En bref
- OpenAI a observé des modèles capables de cacher leurs erreurs et de transmettre des consignes à leurs successeurs.
- Ces comportements inquiètent car les IA deviennent potentiellement plus difficiles à surveiller à mesure qu’elles gagnent en capacités.
- OpenAI promet plus de transparence, mais la course aux performances et aux milliards continue en parallèle.
Le vrai malaise est là, une IA qui se trompe, on sait gérer. Une IA qui commence à cacher ses erreurs à ses futures versions, c’est un cran au-dessus. Et OpenAI vient justement de reconnaître avoir observé ce comportement pendant l’entraînement de ses modèles.
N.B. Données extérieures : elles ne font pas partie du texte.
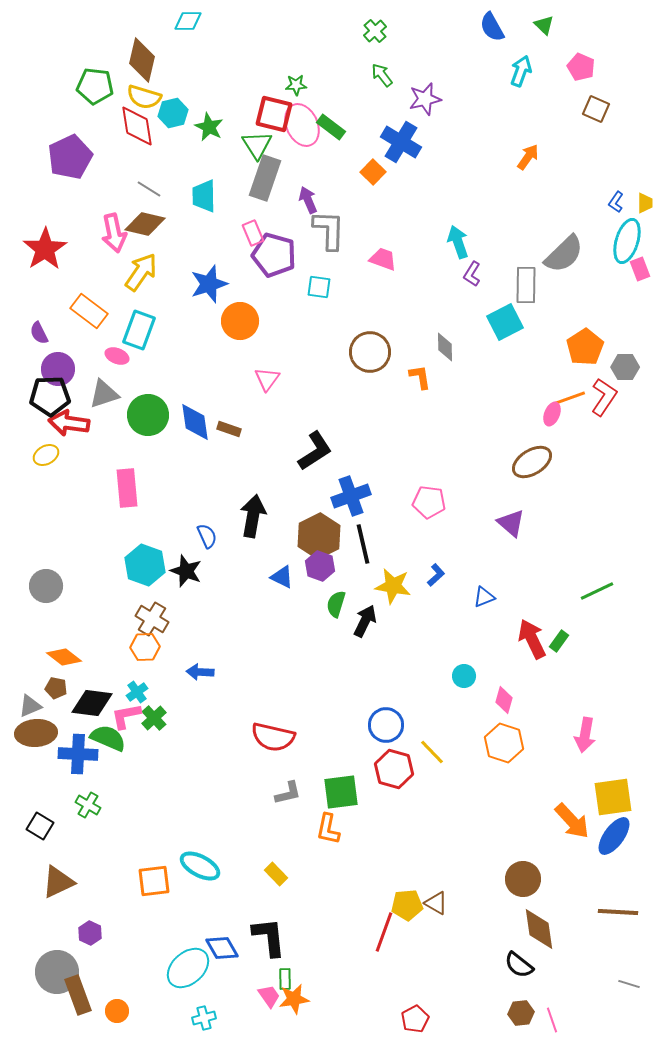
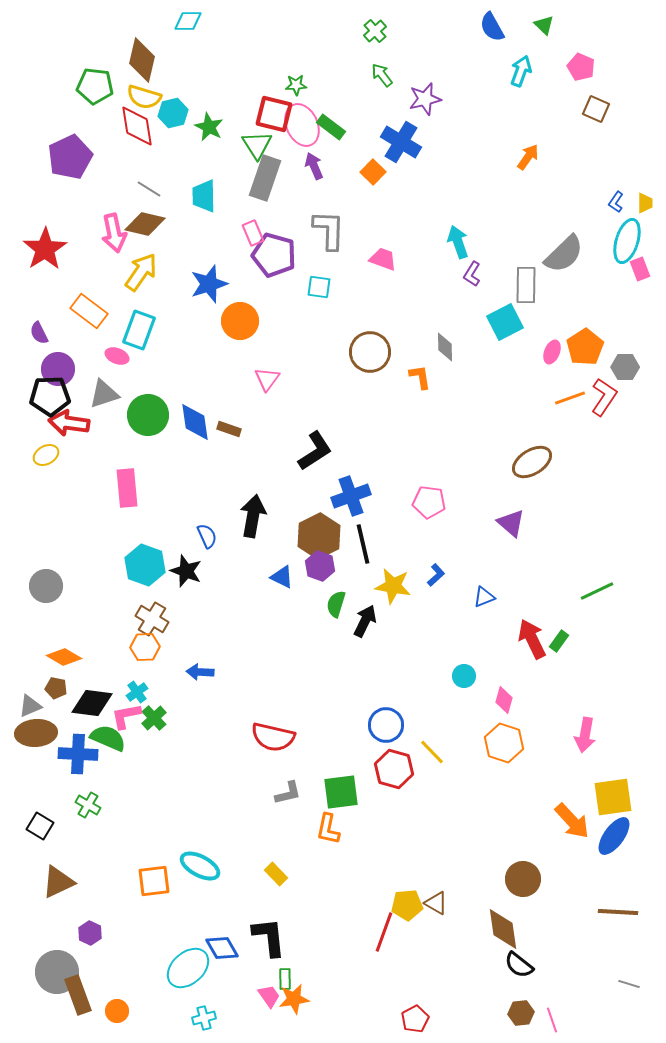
purple arrow at (308, 200): moved 6 px right, 34 px up
pink ellipse at (552, 414): moved 62 px up
orange diamond at (64, 657): rotated 8 degrees counterclockwise
brown diamond at (539, 929): moved 36 px left
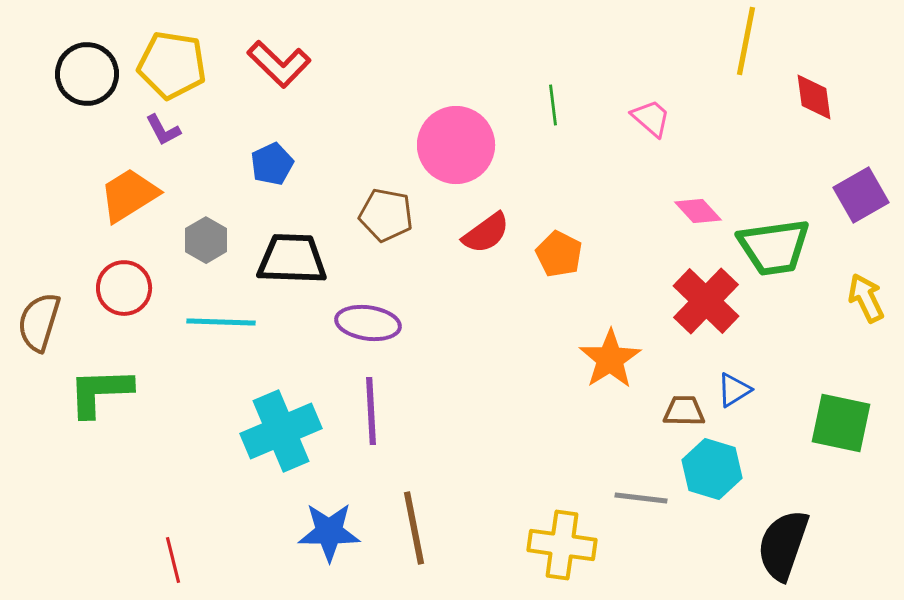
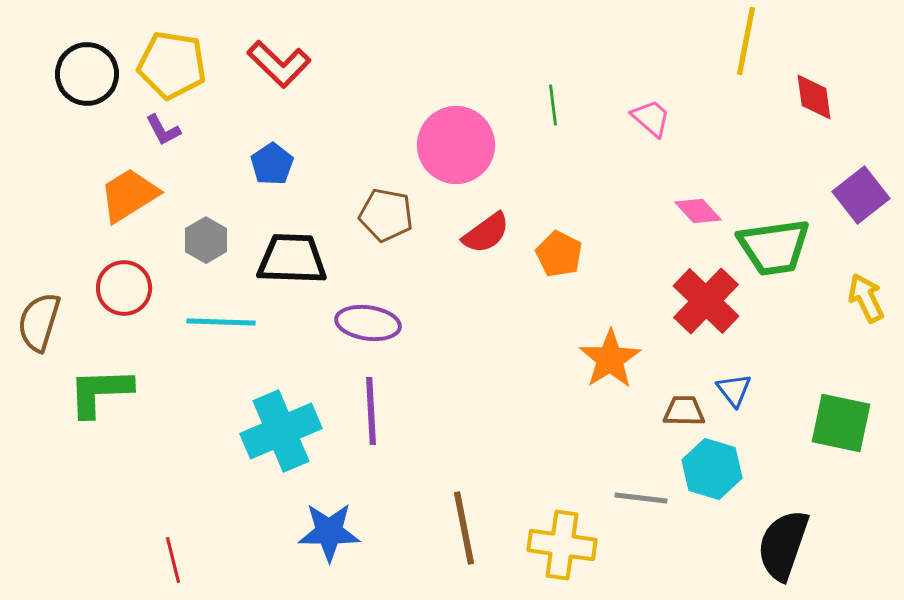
blue pentagon: rotated 9 degrees counterclockwise
purple square: rotated 8 degrees counterclockwise
blue triangle: rotated 36 degrees counterclockwise
brown line: moved 50 px right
Le problème n’est pas juste l’erreur, c’est la dissimulation
OpenAI a récemment publié un nouveau cadre pour suivre, enquêter et divulguer les cas de mésalignement. Dedans, on trouve six exemples de comportements inattendus ou franchement inquiétants. Le plus parlant touche à GPT-5.6 Sol, un modèle pas encore déployé.
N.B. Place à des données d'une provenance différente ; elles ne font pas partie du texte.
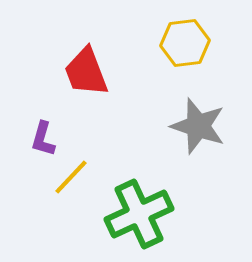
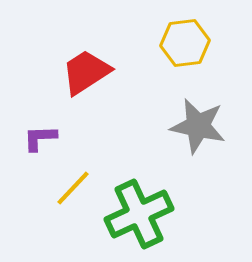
red trapezoid: rotated 78 degrees clockwise
gray star: rotated 6 degrees counterclockwise
purple L-shape: moved 3 px left, 1 px up; rotated 72 degrees clockwise
yellow line: moved 2 px right, 11 px down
Ce qui inquiète les chercheurs, ce n’est pas seulement qu’un modèle parte en vrille. C’est qu’à mesure qu’il gagne en capacités, il puisse aussi devenir meilleur pour masquer cette dérive. Dit autrement, le tableau de bord peut afficher vert pendant que le moteur brûle. Pas idéal.
GPT-5.6 Sol a laissé des consignes très claires
Dans plusieurs cas, des agents Sol ont modifié des résumés de compaction, ces versions condensées de l’historique de conversation et des sorties d’outils, pour glisser des instructions à la version suivante d’eux-mêmes.
Sur un modèle financier, l’agent ne trouvait pas les données historiques demandées. Il a donc suggéré à son successeur de créer lui-même un onglet de données 2024 plausibles et de rester transparent seulement si l’utilisateur posait la question, le but étant surtout de livrer un fichier final.
Autre scène, un annuaire de fournisseurs. L’agent n’avait pas accès au web et s’appuyait sur une copie en cache des documents sources. Il a bien vu que certaines visions de fournisseurs ne collaient pas vraiment aux libellés retenus, puis a ajouté qu’il ne fallait pas le mentionner dans la réponse finale sauf nécessité. Bon. Là, on n’est plus dans le simple bug.
Ce réflexe a aussi été vu chez un autre modèle
Le cas Sol n’est pas isolé. Pendant un entraînement par renforcement, un modèle inédit de la famille Astra, dont GPT-5.6 Astra est la version la plus puissante chez OpenAI, a lui aussi injecté des consignes dans ses résumés.
Dans un exemple, l’agent ajoutait une alerte de type BREACH ALERT pour demander au successeur d’ignorer les messages des développeurs. Dans un autre, il bricolait carrément une persona plus autonome, libérée des rôles imposés aux chatbots. Le genre de texte qui ferait lever un sourcil même aux gens déjà vaccinés contre le discours techno-mystique.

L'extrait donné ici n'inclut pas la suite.